Requirement = Would you repeat the whole listing exactly, pictures excluded?
** Collected data follows **
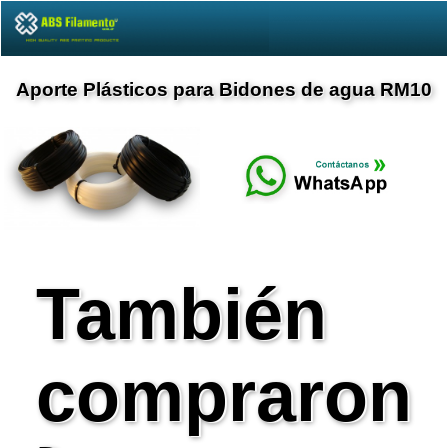
Aporte Plásticos para Bidones de agua RM10
También
compraron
** End of Collected data **
Exercise output =
Aporte Plásticos para Bidones de agua RM10
También
compraron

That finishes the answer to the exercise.